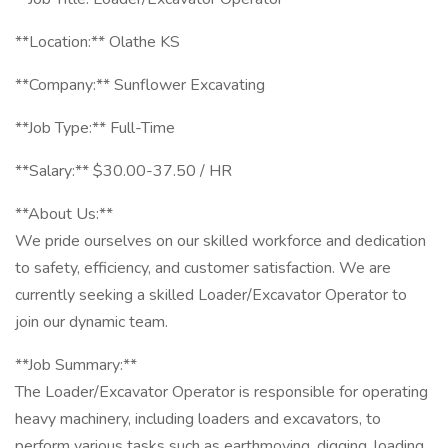
**Location:** Olathe KS
**Company:** Sunflower Excavating
**Job Type:** Full-Time
**Salary:** $30.00-37.50 / HR
**About Us:**
We pride ourselves on our skilled workforce and dedication
to safety, efficiency, and customer satisfaction. We are
currently seeking a skilled Loader/Excavator Operator to
join our dynamic team.
**Job Summary:**
The Loader/Excavator Operator is responsible for operating
heavy machinery, including loaders and excavators, to
perform various tasks such as earthmoving, digging, loading,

ABOUT THIS TASK: Please state the number of lines above that hold the string "Operator", with nothing else added.

ANSWER TO THE PROBLEM: 2